(Stored data entries)

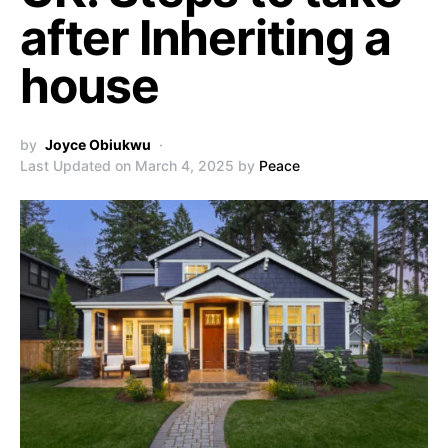
after Inheriting a
house
by
Joyce Obiukwu
Last Updated on March 4, 2025 by
Peace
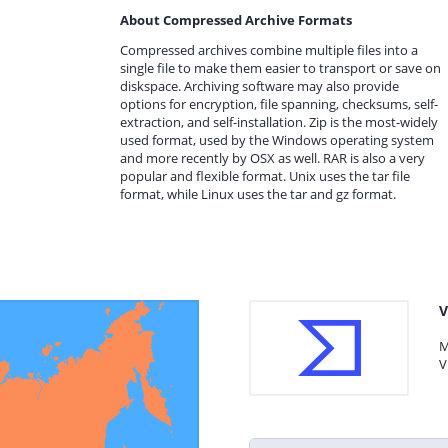
About Compressed Archive Formats
Compressed archives combine multiple files into a
single file to make them easier to transport or save on
diskspace. Archiving software may also provide
options for encryption, file spanning, checksums, self-
extraction, and self-installation. Zip is the most-widely
used format, used by the Windows operating system
and more recently by OSX as well. RAR is also a very
popular and flexible format. Unix uses the tar file
format, while Linux uses the tar and gz format.
V
M
V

[Work request]
Output each record above exactly; omit the images.

[Output for this task]
after Inheriting a
house
by
Joyce Obiukwu
Last Updated on March 4, 2025 by
Peace
About Compressed Archive Formats
Compressed archives combine multiple files into a
single file to make them easier to transport or save on
diskspace. Archiving software may also provide
options for encryption, file spanning, checksums, self-
extraction, and self-installation. Zip is the most-widely
used format, used by the Windows operating system
and more recently by OSX as well. RAR is also a very
popular and flexible format. Unix uses the tar file
format, while Linux uses the tar and gz format.
V
M
V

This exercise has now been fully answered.